[Stored data entries]
····················
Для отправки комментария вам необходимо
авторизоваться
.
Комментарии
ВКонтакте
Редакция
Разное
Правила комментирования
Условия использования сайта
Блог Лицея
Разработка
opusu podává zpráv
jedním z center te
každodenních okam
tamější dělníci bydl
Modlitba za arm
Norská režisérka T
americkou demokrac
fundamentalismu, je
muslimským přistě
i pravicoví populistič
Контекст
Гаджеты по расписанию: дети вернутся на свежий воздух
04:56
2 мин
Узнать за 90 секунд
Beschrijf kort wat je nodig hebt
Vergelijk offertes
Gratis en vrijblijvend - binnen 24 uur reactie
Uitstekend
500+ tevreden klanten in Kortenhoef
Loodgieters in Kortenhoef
····················
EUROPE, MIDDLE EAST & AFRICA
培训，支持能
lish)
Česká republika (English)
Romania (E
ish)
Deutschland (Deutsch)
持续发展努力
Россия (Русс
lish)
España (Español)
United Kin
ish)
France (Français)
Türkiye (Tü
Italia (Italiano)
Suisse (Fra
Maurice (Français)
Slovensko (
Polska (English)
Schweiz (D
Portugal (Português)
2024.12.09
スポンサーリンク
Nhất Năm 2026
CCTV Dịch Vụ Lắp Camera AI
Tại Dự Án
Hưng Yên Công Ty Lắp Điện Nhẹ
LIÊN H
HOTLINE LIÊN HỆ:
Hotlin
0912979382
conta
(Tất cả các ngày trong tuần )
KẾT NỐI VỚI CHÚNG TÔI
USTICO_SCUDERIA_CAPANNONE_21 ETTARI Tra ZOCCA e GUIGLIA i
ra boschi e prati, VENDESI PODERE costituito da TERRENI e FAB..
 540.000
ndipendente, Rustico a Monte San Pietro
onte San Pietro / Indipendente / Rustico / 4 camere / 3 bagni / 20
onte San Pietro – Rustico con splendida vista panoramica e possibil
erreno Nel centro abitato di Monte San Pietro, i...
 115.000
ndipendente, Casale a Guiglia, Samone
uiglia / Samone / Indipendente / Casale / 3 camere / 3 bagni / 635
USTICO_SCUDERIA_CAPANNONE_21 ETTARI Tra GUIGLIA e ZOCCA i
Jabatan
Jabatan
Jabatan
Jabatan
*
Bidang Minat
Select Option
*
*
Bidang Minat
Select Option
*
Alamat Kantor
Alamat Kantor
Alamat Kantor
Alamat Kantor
····················
## [Exercise brief]
Your answer should consist solely of the lines above from the line with "Gratis en vrijblijvend" to the line with "Loodgieters in Kortenhoef", both included, reproduced exactly.

## [Answer to this task]
Gratis en vrijblijvend - binnen 24 uur reactie
Uitstekend
500+ tevreden klanten in Kortenhoef
Loodgieters in Kortenhoef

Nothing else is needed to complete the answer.